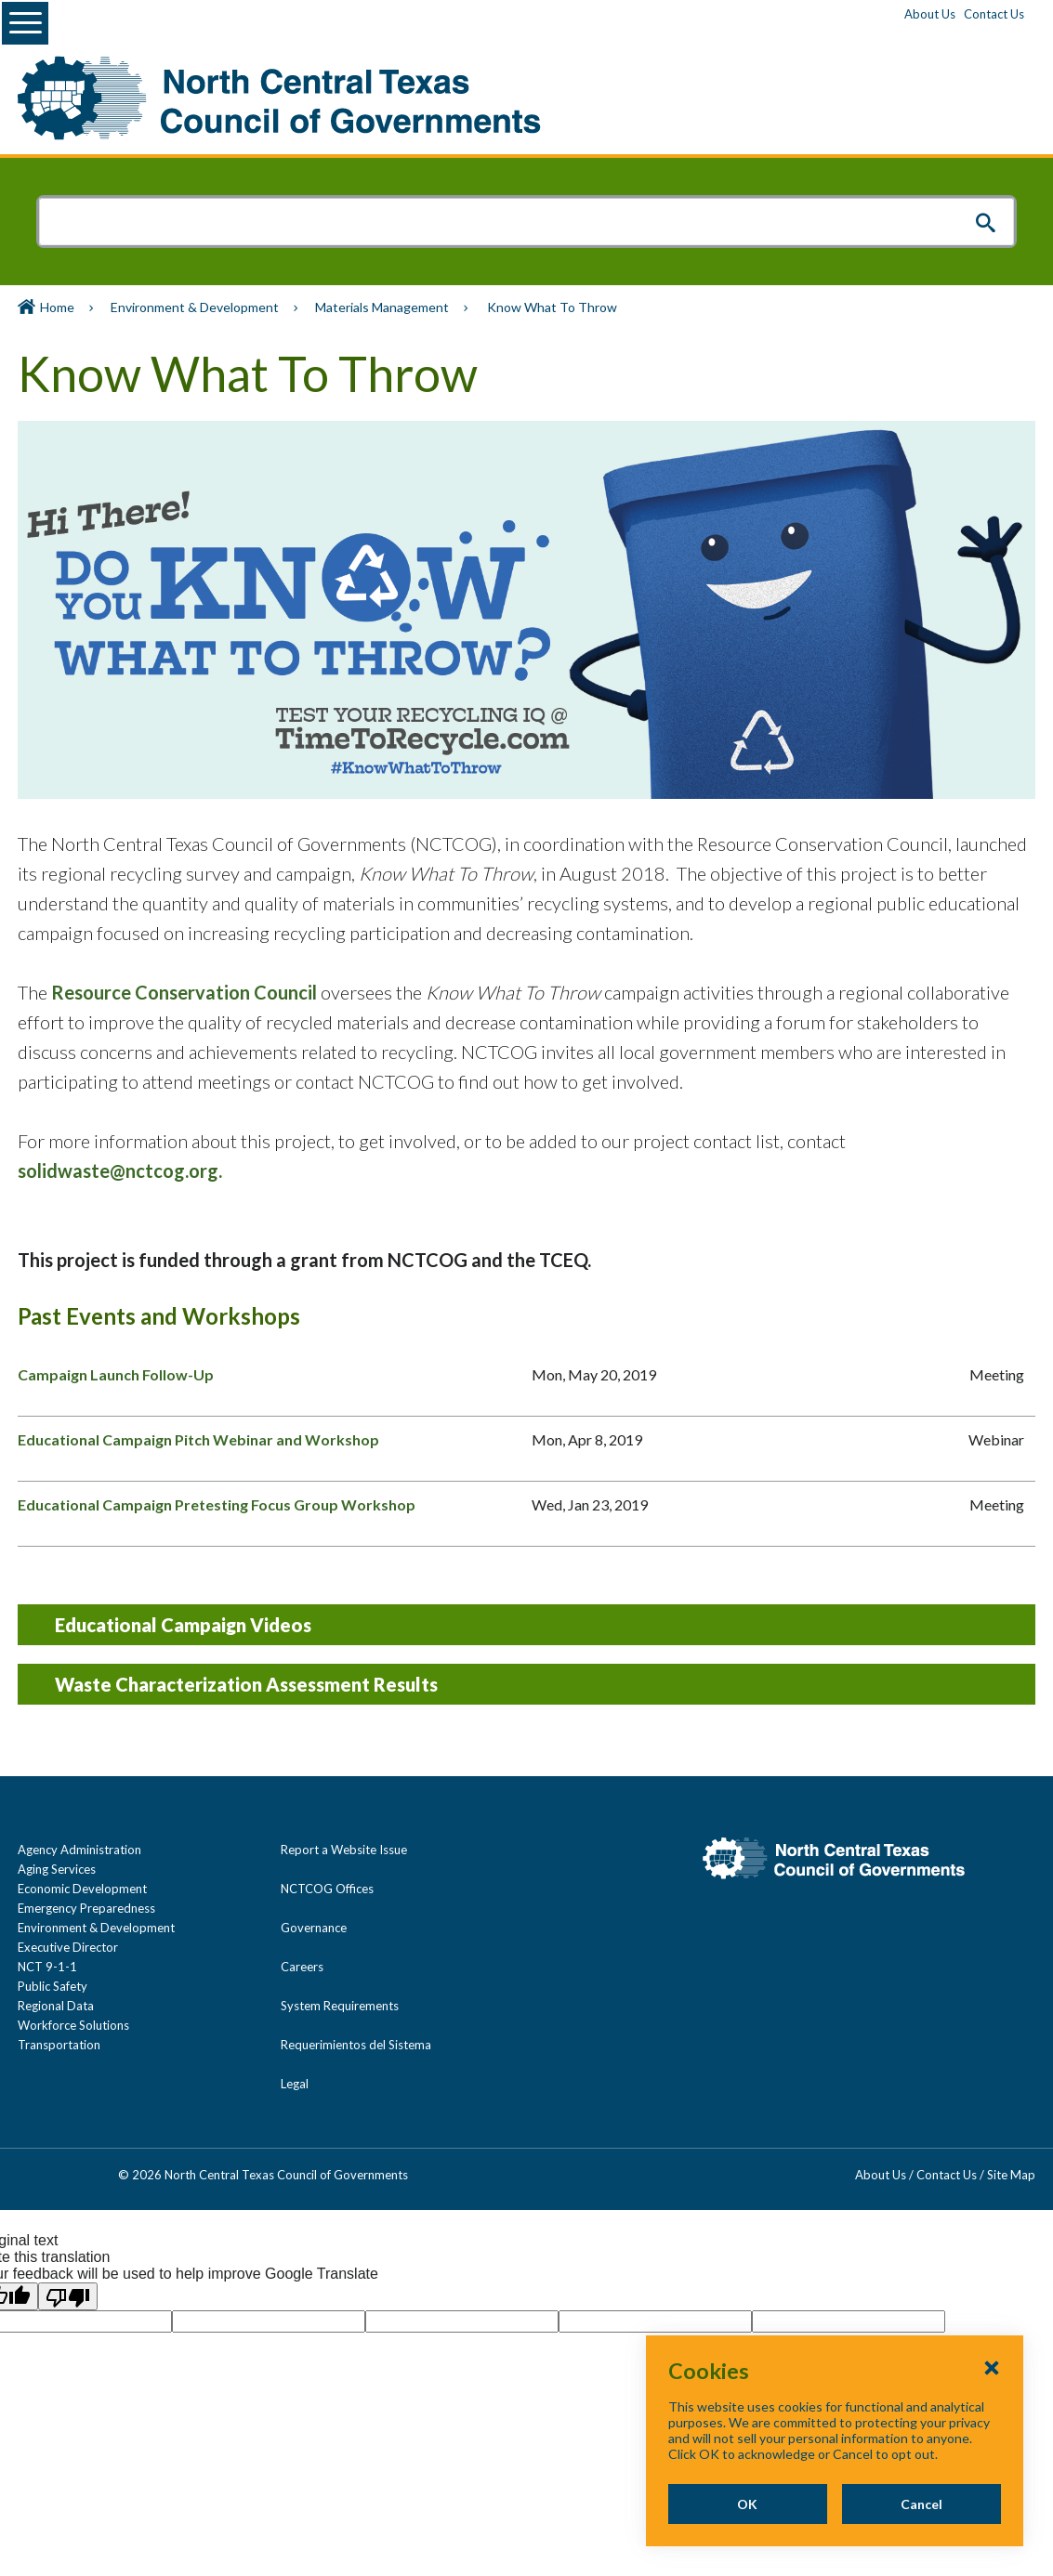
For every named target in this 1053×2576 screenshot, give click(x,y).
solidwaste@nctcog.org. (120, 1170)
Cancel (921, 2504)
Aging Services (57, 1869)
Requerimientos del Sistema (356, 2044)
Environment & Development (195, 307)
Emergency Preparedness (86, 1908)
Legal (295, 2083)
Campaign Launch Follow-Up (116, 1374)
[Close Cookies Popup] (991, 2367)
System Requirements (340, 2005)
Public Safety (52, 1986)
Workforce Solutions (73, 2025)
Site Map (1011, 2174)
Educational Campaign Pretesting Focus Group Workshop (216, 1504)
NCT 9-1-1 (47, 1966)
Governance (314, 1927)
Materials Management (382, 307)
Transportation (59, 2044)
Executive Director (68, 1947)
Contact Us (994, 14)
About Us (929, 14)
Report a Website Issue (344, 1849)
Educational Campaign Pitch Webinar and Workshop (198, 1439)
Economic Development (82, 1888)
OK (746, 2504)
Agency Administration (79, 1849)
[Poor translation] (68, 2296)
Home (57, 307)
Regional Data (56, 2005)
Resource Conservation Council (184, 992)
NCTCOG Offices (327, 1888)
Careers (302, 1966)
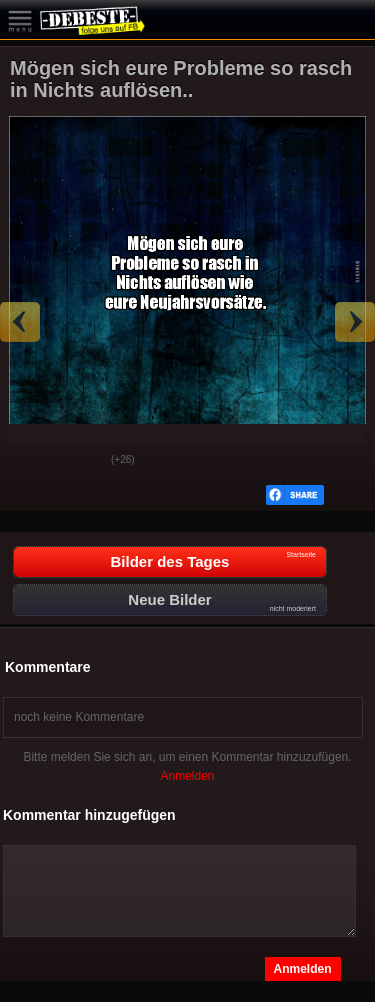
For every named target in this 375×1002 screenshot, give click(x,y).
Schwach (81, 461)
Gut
...
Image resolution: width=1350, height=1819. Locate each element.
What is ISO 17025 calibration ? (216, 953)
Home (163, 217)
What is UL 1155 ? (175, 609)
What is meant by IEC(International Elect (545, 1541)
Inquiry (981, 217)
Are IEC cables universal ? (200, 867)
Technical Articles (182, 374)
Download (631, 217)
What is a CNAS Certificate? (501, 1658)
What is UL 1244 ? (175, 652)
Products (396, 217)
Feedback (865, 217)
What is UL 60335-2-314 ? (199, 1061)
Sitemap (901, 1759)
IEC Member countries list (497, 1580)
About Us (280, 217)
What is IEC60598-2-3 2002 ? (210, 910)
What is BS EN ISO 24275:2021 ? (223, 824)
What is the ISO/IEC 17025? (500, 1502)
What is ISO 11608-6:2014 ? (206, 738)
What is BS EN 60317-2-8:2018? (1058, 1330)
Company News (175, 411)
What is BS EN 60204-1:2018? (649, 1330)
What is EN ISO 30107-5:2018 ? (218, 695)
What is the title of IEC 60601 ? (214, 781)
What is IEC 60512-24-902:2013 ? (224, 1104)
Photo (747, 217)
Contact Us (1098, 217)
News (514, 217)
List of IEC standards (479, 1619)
--
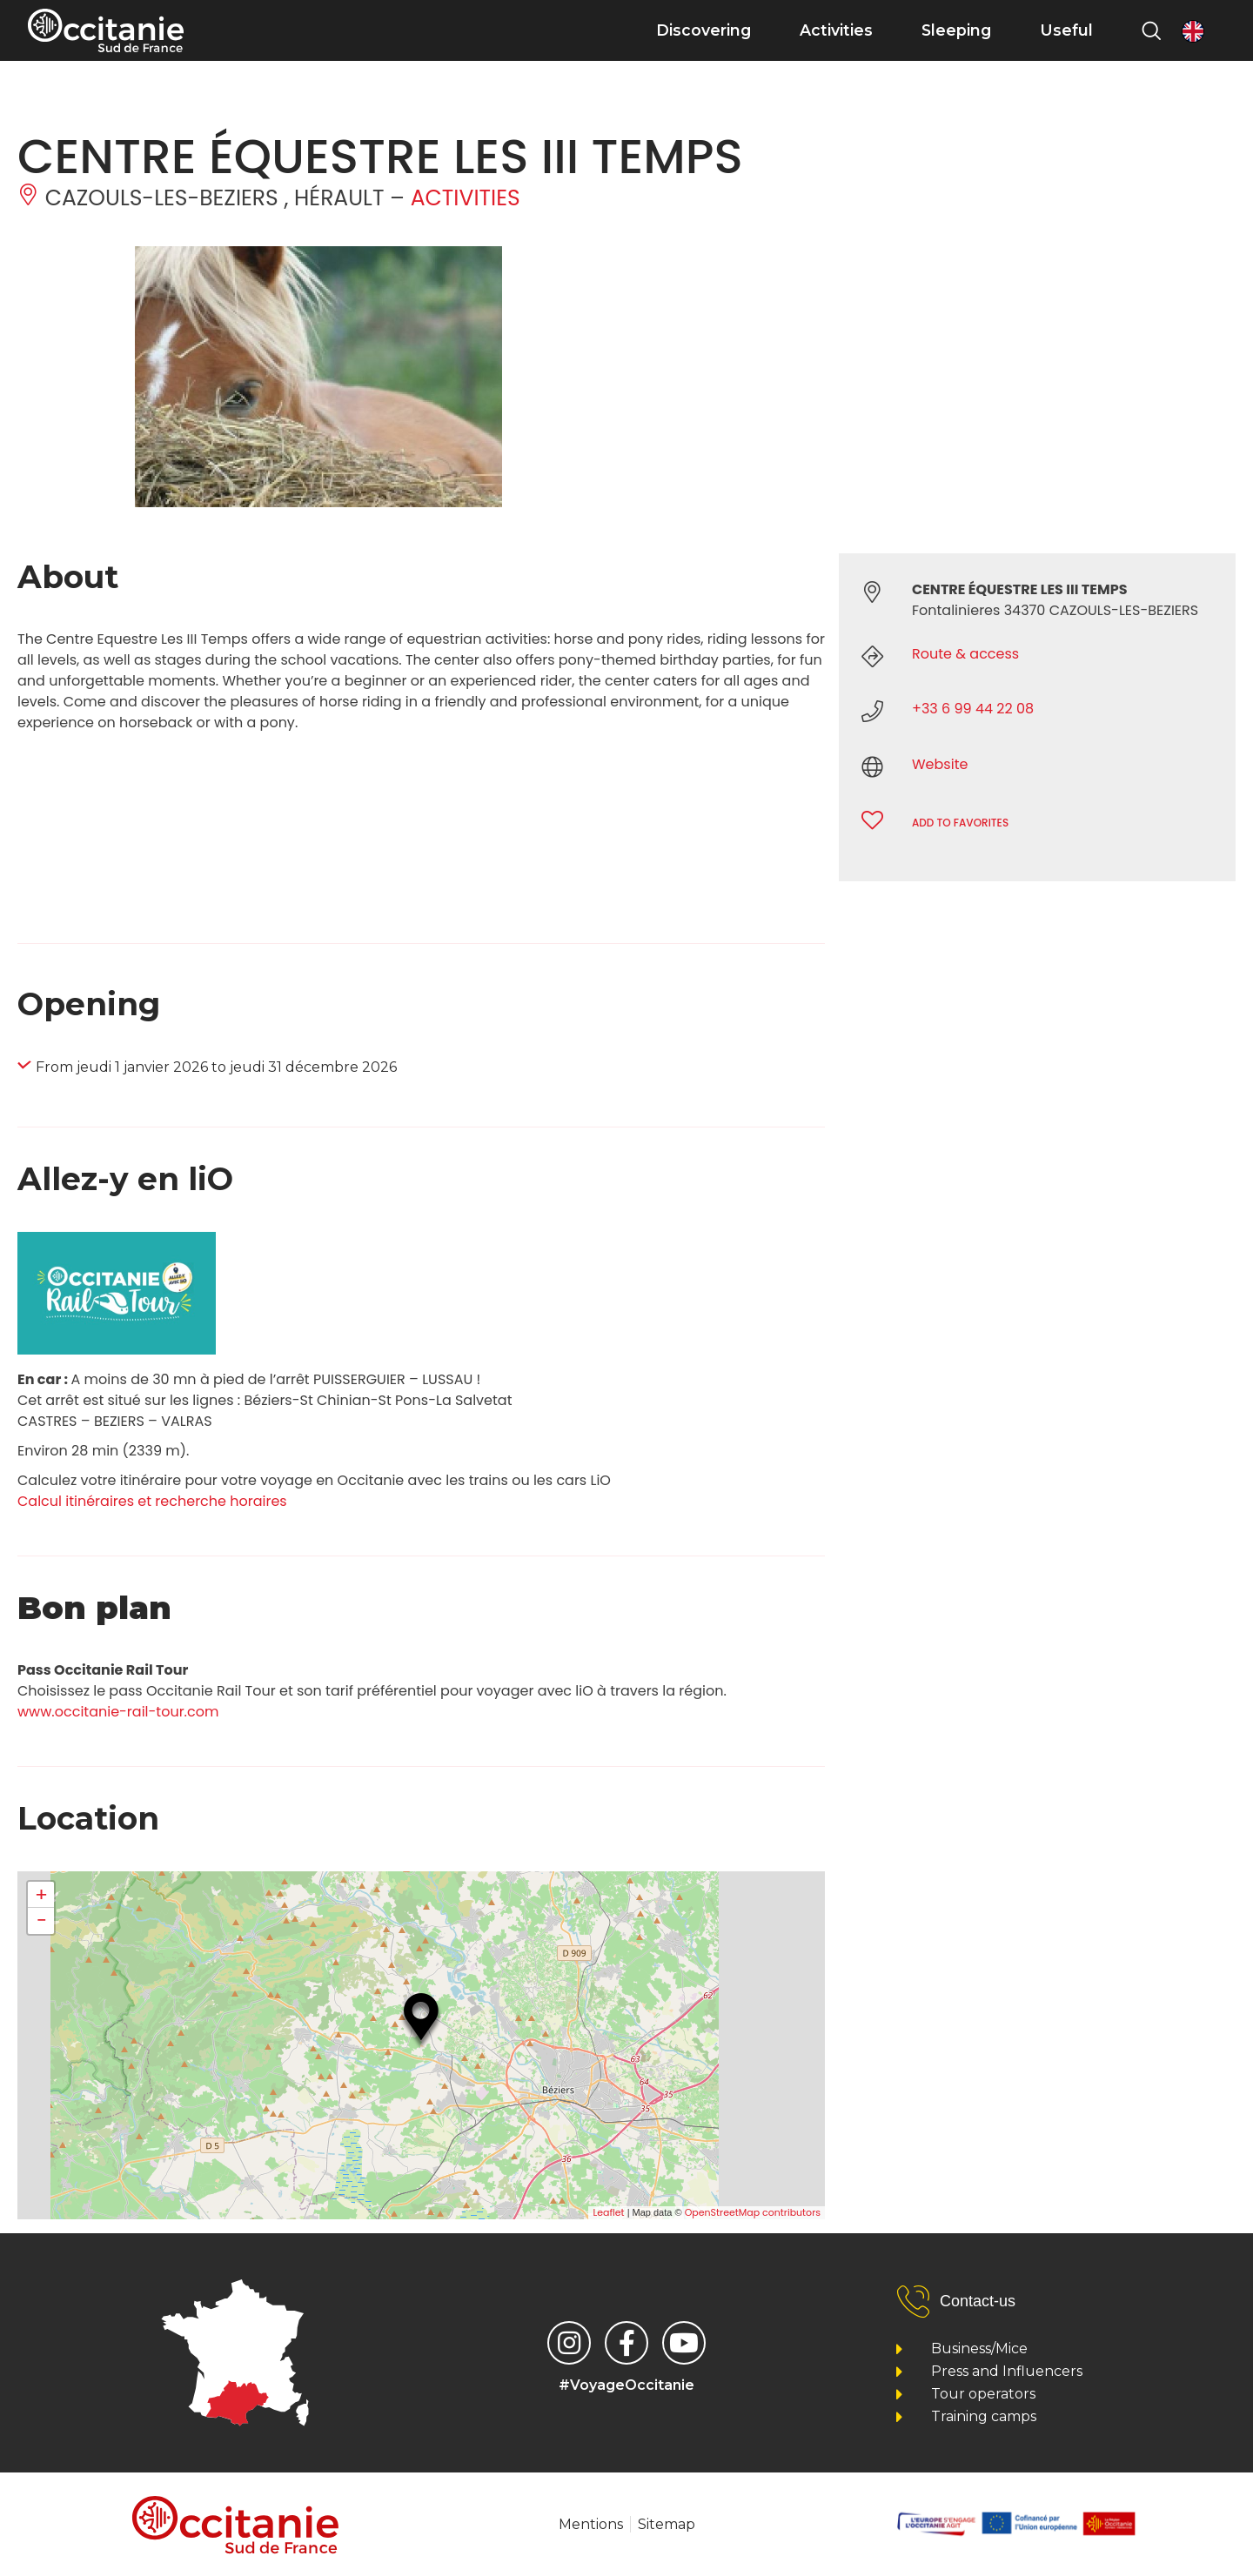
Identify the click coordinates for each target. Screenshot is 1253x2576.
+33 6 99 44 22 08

▶ _Exercise instructions_
Using the data above, reproduce exactly the lines from the line that contains "Materials Management (382, 307)" through the line that contains "[Poor translation] (68, 2296)", including both.

▶ _Answer to this task_
Materials Management (382, 307)
Transportation (59, 2044)
Executive Director (68, 1947)
Contact Us (994, 14)
About Us (929, 14)
Report a Website Issue (344, 1849)
Educational Campaign Pitch Webinar and Workshop (198, 1439)
Economic Development (82, 1888)
OK (746, 2504)
Agency Administration (79, 1849)
[Poor translation] (68, 2296)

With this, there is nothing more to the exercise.